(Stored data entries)
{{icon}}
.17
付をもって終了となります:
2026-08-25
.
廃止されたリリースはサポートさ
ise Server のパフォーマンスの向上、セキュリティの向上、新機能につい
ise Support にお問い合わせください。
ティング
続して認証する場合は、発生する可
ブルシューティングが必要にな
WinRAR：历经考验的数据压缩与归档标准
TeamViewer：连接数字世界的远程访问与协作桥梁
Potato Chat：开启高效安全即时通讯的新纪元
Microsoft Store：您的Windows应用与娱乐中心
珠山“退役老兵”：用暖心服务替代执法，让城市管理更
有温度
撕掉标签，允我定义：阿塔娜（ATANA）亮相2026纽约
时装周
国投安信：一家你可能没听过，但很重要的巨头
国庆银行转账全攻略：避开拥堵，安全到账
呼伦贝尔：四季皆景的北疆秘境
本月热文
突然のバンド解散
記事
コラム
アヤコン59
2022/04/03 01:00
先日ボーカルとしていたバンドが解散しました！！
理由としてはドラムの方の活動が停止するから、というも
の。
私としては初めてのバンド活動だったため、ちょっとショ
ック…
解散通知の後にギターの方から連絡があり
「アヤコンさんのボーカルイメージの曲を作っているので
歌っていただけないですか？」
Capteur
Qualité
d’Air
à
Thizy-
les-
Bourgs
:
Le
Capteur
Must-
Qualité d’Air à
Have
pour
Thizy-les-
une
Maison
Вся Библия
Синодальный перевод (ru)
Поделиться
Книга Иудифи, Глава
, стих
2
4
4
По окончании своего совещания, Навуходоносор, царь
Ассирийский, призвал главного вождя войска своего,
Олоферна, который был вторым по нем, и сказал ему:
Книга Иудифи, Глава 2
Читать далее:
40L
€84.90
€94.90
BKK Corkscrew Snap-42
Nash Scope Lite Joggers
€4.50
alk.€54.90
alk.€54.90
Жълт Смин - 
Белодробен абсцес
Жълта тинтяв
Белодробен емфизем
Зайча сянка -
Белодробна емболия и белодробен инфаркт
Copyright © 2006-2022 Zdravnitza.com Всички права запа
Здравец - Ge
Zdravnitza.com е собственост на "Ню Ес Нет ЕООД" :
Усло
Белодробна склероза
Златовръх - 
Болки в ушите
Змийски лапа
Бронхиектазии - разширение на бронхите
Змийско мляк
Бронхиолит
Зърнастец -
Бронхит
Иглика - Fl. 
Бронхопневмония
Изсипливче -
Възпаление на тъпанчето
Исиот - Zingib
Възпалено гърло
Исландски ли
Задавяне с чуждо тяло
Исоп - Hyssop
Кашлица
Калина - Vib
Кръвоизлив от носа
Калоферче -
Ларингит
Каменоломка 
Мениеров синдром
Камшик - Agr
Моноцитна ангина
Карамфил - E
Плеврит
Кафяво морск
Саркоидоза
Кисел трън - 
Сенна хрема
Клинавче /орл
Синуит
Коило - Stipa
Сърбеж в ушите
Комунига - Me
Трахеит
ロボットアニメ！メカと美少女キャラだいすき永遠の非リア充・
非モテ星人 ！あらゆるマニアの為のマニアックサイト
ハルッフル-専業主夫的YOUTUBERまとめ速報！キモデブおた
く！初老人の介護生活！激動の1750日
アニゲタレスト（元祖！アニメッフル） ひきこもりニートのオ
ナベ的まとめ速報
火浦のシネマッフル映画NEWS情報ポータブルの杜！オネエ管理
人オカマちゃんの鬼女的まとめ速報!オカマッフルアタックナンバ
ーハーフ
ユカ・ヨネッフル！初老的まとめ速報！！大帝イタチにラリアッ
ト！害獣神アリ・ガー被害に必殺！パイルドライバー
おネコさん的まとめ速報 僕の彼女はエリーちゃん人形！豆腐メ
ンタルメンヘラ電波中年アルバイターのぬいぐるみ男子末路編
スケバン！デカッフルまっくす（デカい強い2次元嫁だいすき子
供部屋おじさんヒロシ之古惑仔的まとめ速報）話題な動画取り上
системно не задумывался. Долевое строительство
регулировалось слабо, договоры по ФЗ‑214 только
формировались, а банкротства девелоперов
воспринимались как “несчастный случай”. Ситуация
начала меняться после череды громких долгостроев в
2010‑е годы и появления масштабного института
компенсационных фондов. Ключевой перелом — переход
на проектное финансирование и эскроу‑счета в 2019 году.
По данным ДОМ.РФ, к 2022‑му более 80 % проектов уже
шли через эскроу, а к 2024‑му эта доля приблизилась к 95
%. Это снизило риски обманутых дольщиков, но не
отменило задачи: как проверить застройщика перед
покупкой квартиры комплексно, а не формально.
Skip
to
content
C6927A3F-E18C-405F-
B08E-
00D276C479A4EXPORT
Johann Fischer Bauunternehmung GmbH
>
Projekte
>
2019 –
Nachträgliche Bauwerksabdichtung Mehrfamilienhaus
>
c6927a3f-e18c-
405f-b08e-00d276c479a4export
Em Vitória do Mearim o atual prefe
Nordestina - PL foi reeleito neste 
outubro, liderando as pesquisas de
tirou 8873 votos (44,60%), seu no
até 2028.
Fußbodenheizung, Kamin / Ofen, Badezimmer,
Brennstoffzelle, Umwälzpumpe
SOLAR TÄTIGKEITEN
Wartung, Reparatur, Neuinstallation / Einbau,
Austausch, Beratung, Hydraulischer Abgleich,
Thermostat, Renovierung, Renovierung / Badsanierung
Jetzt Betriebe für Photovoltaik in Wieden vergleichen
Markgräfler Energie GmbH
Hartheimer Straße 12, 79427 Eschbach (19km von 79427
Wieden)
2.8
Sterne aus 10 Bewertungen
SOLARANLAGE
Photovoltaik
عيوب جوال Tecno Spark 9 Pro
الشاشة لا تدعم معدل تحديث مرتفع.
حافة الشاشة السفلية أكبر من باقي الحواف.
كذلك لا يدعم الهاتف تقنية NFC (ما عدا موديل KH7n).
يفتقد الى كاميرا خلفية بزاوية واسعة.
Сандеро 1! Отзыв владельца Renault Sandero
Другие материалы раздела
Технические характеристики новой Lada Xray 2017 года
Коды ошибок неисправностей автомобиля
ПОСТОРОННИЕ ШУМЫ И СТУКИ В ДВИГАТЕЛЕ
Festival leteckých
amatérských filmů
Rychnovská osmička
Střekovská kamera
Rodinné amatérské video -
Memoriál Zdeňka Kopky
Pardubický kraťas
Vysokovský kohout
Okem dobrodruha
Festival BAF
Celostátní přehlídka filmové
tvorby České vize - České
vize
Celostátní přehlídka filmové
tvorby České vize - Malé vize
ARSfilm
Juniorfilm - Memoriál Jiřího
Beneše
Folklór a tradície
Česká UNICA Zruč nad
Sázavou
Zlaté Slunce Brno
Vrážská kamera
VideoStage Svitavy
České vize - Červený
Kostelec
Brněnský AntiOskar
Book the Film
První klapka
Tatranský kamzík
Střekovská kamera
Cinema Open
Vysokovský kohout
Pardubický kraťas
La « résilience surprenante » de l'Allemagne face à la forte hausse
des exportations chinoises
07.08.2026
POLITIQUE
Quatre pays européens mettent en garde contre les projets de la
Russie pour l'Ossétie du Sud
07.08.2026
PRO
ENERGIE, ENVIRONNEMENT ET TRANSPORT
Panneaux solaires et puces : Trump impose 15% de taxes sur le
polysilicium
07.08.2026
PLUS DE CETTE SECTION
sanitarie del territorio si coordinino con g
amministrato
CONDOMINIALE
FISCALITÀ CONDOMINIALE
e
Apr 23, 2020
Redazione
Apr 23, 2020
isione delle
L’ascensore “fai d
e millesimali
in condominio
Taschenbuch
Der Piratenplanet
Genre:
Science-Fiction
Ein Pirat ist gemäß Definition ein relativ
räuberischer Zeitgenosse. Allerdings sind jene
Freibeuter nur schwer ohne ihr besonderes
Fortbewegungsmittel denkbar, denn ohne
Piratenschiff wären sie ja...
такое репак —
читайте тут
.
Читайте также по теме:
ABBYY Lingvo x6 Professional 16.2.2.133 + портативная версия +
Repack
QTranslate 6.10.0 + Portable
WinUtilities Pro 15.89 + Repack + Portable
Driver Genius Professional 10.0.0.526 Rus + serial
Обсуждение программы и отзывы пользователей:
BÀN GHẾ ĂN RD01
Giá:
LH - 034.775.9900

▶ **What is being asked**:
Exactly as they appear, print the lines from the one holding "такое репак —" through the final line of the entries, and no others.

▶ **Answer to this problem**:
такое репак —
читайте тут
.
Читайте также по теме:
ABBYY Lingvo x6 Professional 16.2.2.133 + портативная версия +
Repack
QTranslate 6.10.0 + Portable
WinUtilities Pro 15.89 + Repack + Portable
Driver Genius Professional 10.0.0.526 Rus + serial
Обсуждение программы и отзывы пользователей:
BÀN GHẾ ĂN RD01
Giá:
LH - 034.775.9900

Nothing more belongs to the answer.